WHAT YOU SHOULD DO: Copy out the lines beginning with the one that contains "crowed this month" and ending with the last line below, exactly as they stand. Pictures are not copied.

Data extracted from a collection
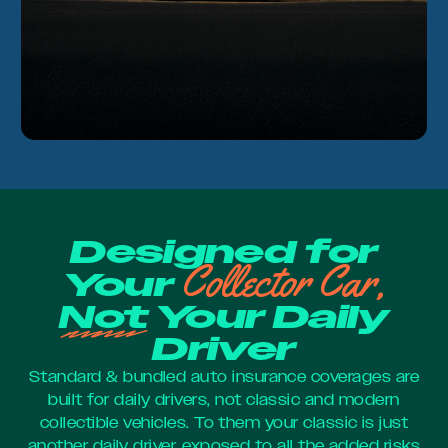
Designed for
Collector Car,
Your
Not
Your Daily
Driver
Standard & bundled auto insurance coverages are
built for daily drivers, not classic and modern
collectible vehicles. To them your classic is just
another daily driver, exposed to all the added risks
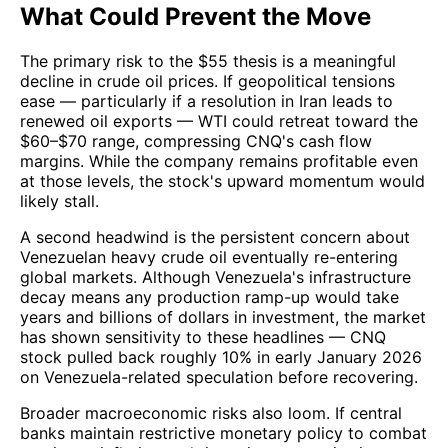
What Could Prevent the Move
The primary risk to the $55 thesis is a meaningful
decline in crude oil prices. If geopolitical tensions
ease — particularly if a resolution in Iran leads to
renewed oil exports — WTI could retreat toward the
$60–$70 range, compressing CNQ's cash flow
margins. While the company remains profitable even
at those levels, the stock's upward momentum would
likely stall.
A second headwind is the persistent concern about
Venezuelan heavy crude oil eventually re-entering
global markets. Although Venezuela's infrastructure
decay means any production ramp-up would take
years and billions of dollars in investment, the market
has shown sensitivity to these headlines — CNQ
stock pulled back roughly 10% in early January 2026
on Venezuela-related speculation before recovering.
Broader macroeconomic risks also loom. If central
banks maintain restrictive monetary policy to combat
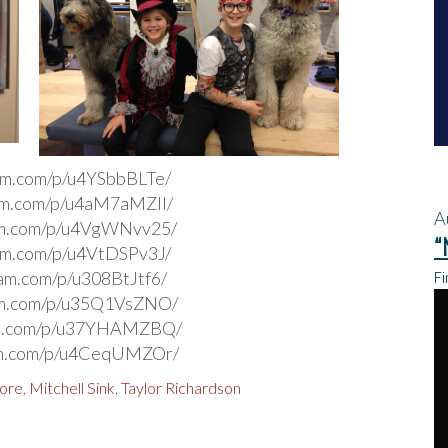
ram.com/p/u4YSbbBLTe/
ram.com/p/u4aM7aMZIl/
A
ram.com/p/u4VgWNvv25/
“
ram.com/p/u4VtDSPv3J/
Fi
ram.com/p/u308BtJtf6/
ram.com/p/u35Q1VsZNO/
ram.com/p/u37YHAMZBQ/
ram.com/p/u4CeqUMZOr/
dore
,
Mitchell Sink
,
Taylor Richardson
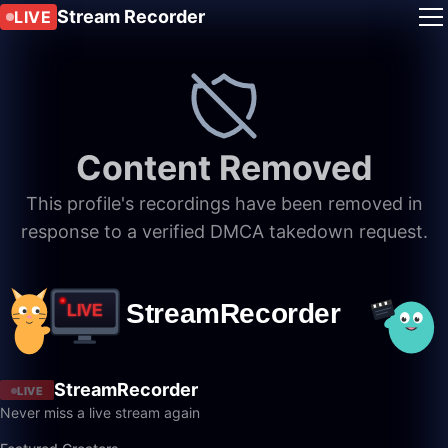
Stream Recorder
LIVE
Content Removed
This profile's recordings have been removed in
response to a verified DMCA takedown request.
StreamRecorder
LIVE
Never miss a live stream again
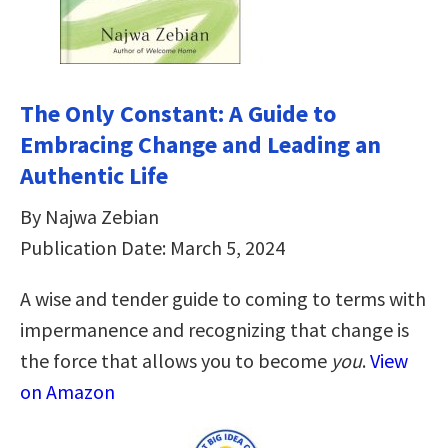
The Only Constant: A Guide to
Embracing Change and Leading an
Authentic Life
By Najwa Zebian
Publication Date: March 5, 2024
A wise and tender guide to coming to terms with
impermanence and recognizing that change is
the force that allows you to become
you
.
View
on Amazon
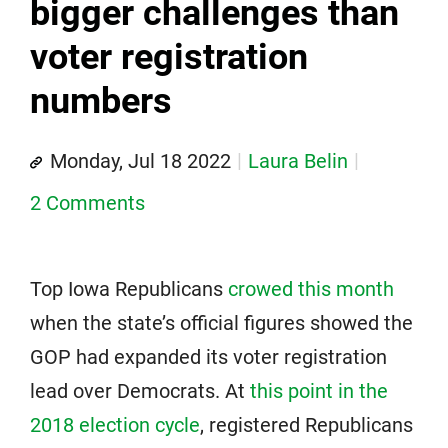
bigger challenges than
voter registration
numbers
Monday, Jul 18 2022
Laura Belin
2 Comments
Top Iowa Republicans
crowed this month
when the state’s official figures showed the
GOP had expanded its voter registration
lead over Democrats. At
this point in the
2018 election cycle
, registered Republicans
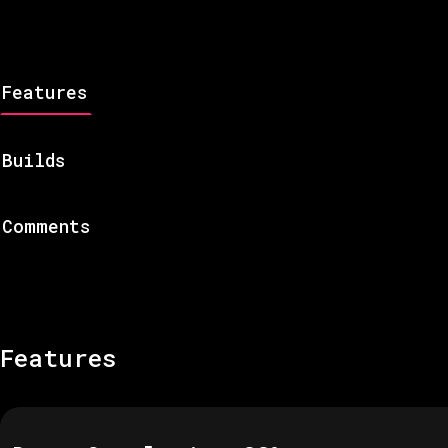
Features
Builds
Comments
Features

RESULT BELOW:
crowed this month
when the state’s official figures showed the
GOP had expanded its voter registration
lead over Democrats. At
this point in the
2018 election cycle
, registered Republicans
Features
Builds
Comments
Features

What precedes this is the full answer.